Write out the data again exactly, skipping every picture.

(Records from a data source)
=== Begin Enclosure ===
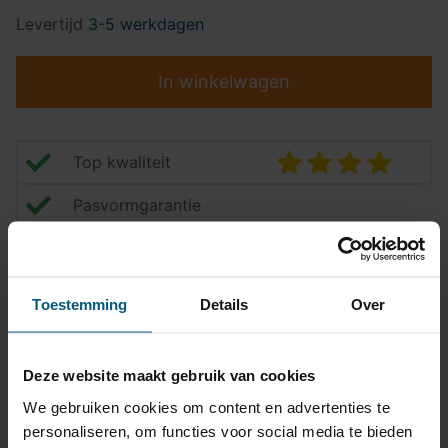
Levertijd
3-5 werkdagen
In winkelwagen
Top kwaliteit
Pasvormgarantie
Snelle levering
14 dagen bedenktijd
Toestemming
Details
Over
Klantbeoordeling
9,2/10
Deze website maakt gebruik van cookies
We gebruiken cookies om content en advertenties te
Trekhaak specificatie
personaliseren, om functies voor social media te bieden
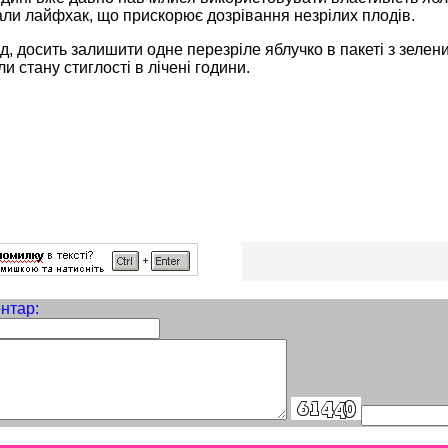
ли лайфхак, що прискорює дозрівання незрілих плодів.
д, досить залишити одне перезріле яблучко в пакеті з зел
и стану стиглості в лічені години.
нтар:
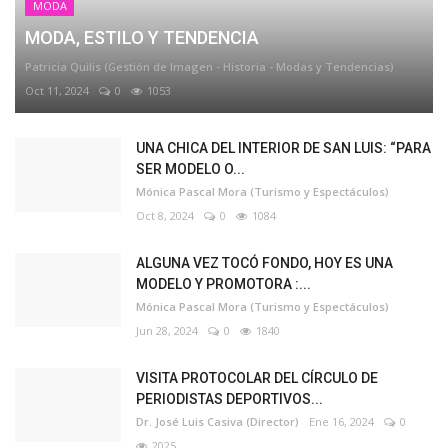
MODA
MODA, ESTILO Y TENDENCIA
Patricia Quilis (Gestión de Imagen - Historia - Modas y Tendencias)
Oct 11, 2024
0
1053
UNA CHICA DEL INTERIOR DE SAN LUIS: “PARA
SER MODELO O...
Mónica Pascal Mora (Turismo y Espectáculos)
Oct 8, 2024
0
1084
ALGUNA VEZ TOCÓ FONDO, HOY ES UNA
MODELO Y PROMOTORA :...
Mónica Pascal Mora (Turismo y Espectáculos)
Jun 28, 2024
0
1840
VISITA PROTOCOLAR DEL CÍRCULO DE
PERIODISTAS DEPORTIVOS...
Dr. José Luis Casiva (Director)
Ene 16, 2024
0
2025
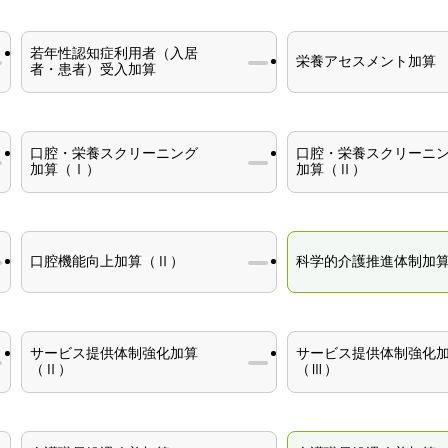
若年性認知症利用者（入居
栄養アセスメント加算
者・患者）受入加算
口腔・栄養スクリーニング
口腔・栄養スクリーニ
加算（Ⅰ）
加算（Ⅱ）
口腔機能向上加算（Ⅱ）
科学的介護推進体制加
サービス提供体制強化加算
サービス提供体制強化
（Ⅱ）
（Ⅲ）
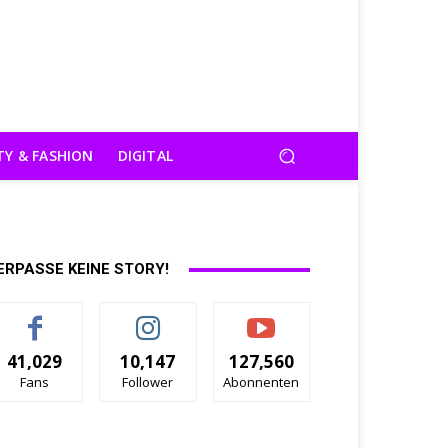
TY & FASHION
DIGITAL
ERPASSE KEINE STORY!
41,029
10,147
127,560
Fans
Follower
Abonnenten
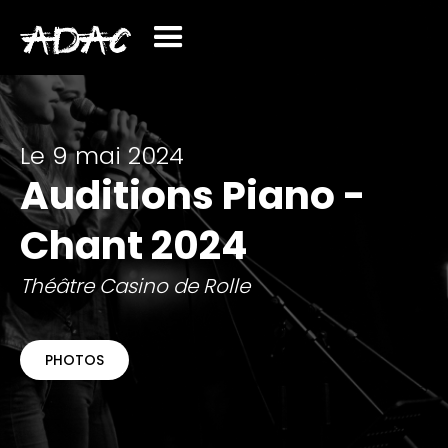
Le 9 mai 2024
Auditions Piano -
Chant 2024
Théâtre Casino de Rolle
PHOTOS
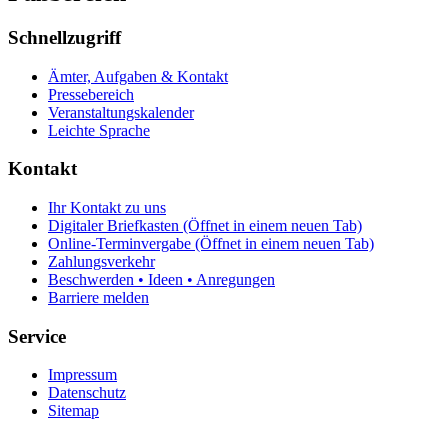
Schnellzugriff
Ämter, Aufgaben & Kontakt
Pressebereich
Veranstaltungskalender
Leichte Sprache
Kontakt
Ihr Kontakt zu uns
Digitaler Briefkasten
(Öffnet in einem neuen Tab)
Online-Terminvergabe
(Öffnet in einem neuen Tab)
Zahlungsverkehr
Beschwerden • Ideen • Anregungen
Barriere melden
Service
Impressum
Datenschutz
Sitemap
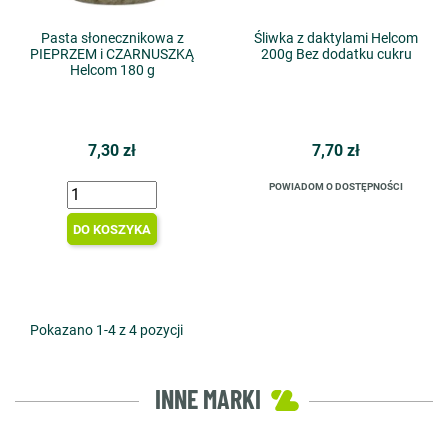
Pasta słonecznikowa z
Śliwka z daktylami Helcom
PIEPRZEM i CZARNUSZKĄ
200g Bez dodatku cukru
Helcom 180 g
7,30 zł
7,70 zł
POWIADOM O DOSTĘPNOŚCI
DO KOSZYKA
Pokazano 1-4 z 4 pozycji
INNE MARKI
=== End Enclosure ===
Expected output:
Levertijd
3-5 werkdagen
In winkelwagen
Top kwaliteit
Pasvormgarantie
Snelle levering
14 dagen bedenktijd
Toestemming
Details
Over
Klantbeoordeling
9,2/10
Deze website maakt gebruik van cookies
We gebruiken cookies om content en advertenties te
Trekhaak specificatie
personaliseren, om functies voor social media te bieden
ли лайфхак, що прискорює дозрівання незрілих плодів.
д, досить залишити одне перезріле яблучко в пакеті з зел
и стану стиглості в лічені години.
нтар:
MODA
MODA, ESTILO Y TENDENCIA
Patricia Quilis (Gestión de Imagen - Historia - Modas y Tendencias)
Oct 11, 2024
0
1053
UNA CHICA DEL INTERIOR DE SAN LUIS: “PARA
SER MODELO O...
Mónica Pascal Mora (Turismo y Espectáculos)
Oct 8, 2024
0
1084
ALGUNA VEZ TOCÓ FONDO, HOY ES UNA
MODELO Y PROMOTORA :...
Mónica Pascal Mora (Turismo y Espectáculos)
Jun 28, 2024
0
1840
VISITA PROTOCOLAR DEL CÍRCULO DE
PERIODISTAS DEPORTIVOS...
Dr. José Luis Casiva (Director)
Ene 16, 2024
0
2025
若年性認知症利用者（入居
栄養アセスメント加算
者・患者）受入加算
口腔・栄養スクリーニング
口腔・栄養スクリーニ
加算（Ⅰ）
加算（Ⅱ）
口腔機能向上加算（Ⅱ）
科学的介護推進体制加
サービス提供体制強化加算
サービス提供体制強化
（Ⅱ）
（Ⅲ）
TY & FASHION
DIGITAL
ERPASSE KEINE STORY!
41,029
10,147
127,560
Fans
Follower
Abonnenten
Le 9 mai 2024
Auditions Piano -
Chant 2024
Théâtre Casino de Rolle
PHOTOS
Schnellzugriff
Ämter, Aufgaben & Kontakt
Pressebereich
Veranstaltungskalender
Leichte Sprache
Kontakt
Ihr Kontakt zu uns
Digitaler Briefkasten
(Öffnet in einem neuen Tab)
Online-Terminvergabe
(Öffnet in einem neuen Tab)
Zahlungsverkehr
Beschwerden • Ideen • Anregungen
Barriere melden
Service
Impressum
Datenschutz
Sitemap
Pasta słonecznikowa z
Śliwka z daktylami Helcom
PIEPRZEM i CZARNUSZKĄ
200g Bez dodatku cukru
Helcom 180 g
7,30 zł
7,70 zł
POWIADOM O DOSTĘPNOŚCI
DO KOSZYKA
Pokazano 1-4 z 4 pozycji
INNE MARKI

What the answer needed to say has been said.